===== DATA PROVIDED =====
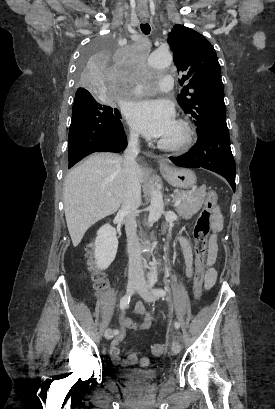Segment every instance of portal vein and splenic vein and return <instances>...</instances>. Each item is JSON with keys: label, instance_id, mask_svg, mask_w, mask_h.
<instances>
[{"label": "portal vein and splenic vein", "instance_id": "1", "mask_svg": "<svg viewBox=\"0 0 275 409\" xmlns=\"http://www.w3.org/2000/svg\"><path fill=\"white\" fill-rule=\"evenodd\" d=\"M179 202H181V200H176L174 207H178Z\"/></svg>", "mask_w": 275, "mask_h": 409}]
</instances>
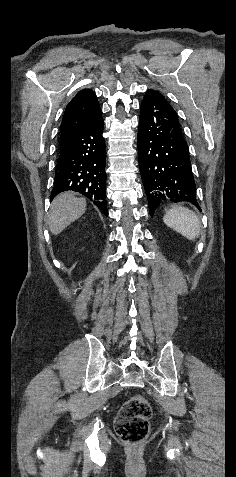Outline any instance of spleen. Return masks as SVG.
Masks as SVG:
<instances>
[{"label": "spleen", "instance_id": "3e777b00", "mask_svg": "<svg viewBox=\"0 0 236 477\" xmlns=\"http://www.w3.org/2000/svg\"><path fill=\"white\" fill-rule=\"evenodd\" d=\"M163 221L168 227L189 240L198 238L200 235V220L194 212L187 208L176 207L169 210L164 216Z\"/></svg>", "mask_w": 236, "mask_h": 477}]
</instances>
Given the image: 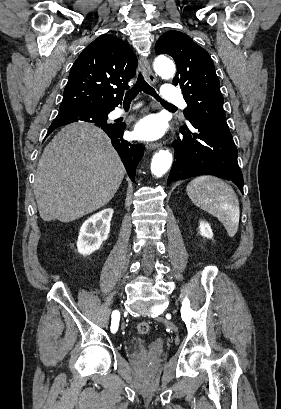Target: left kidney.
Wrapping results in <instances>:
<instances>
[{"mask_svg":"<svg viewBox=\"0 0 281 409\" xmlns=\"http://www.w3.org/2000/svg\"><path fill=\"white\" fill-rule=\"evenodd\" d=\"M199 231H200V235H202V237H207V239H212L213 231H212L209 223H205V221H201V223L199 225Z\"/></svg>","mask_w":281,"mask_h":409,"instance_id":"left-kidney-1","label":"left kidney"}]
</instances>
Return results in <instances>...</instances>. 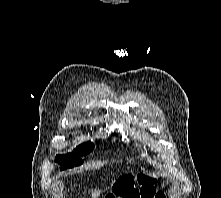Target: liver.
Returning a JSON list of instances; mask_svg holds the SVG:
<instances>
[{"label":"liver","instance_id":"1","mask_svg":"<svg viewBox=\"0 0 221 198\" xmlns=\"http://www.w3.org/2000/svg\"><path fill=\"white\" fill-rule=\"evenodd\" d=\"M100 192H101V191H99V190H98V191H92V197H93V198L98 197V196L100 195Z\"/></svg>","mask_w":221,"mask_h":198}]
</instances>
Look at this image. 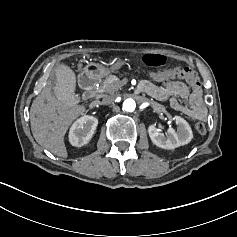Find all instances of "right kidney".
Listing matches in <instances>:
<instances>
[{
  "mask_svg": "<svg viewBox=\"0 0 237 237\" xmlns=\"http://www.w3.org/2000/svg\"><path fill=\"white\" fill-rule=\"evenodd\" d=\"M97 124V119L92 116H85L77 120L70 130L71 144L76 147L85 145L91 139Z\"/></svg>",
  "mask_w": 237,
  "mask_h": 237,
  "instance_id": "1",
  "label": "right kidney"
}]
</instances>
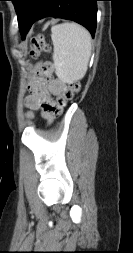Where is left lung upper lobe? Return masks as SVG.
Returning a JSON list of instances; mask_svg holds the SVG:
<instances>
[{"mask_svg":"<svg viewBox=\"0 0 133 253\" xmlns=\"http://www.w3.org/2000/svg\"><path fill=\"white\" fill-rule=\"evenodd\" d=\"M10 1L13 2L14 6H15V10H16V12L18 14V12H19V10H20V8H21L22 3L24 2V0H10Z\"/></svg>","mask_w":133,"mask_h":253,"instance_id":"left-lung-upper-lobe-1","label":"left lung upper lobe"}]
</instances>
=====
REQUIRED ACTION = In the copy, include exactly the lines from the one with "Where is left" through the final line of the entries above, both ends counted, and no pictures.

ANSWER FOR THE TASK =
Where is left lung upper lobe? Return masks as SVG.
Returning a JSON list of instances; mask_svg holds the SVG:
<instances>
[{"mask_svg":"<svg viewBox=\"0 0 133 253\" xmlns=\"http://www.w3.org/2000/svg\"><path fill=\"white\" fill-rule=\"evenodd\" d=\"M10 1L13 2L14 6H15V10H16V12L18 14V12H19V10H20V8H21L22 3L24 2V0H10Z\"/></svg>","mask_w":133,"mask_h":253,"instance_id":"left-lung-upper-lobe-1","label":"left lung upper lobe"}]
</instances>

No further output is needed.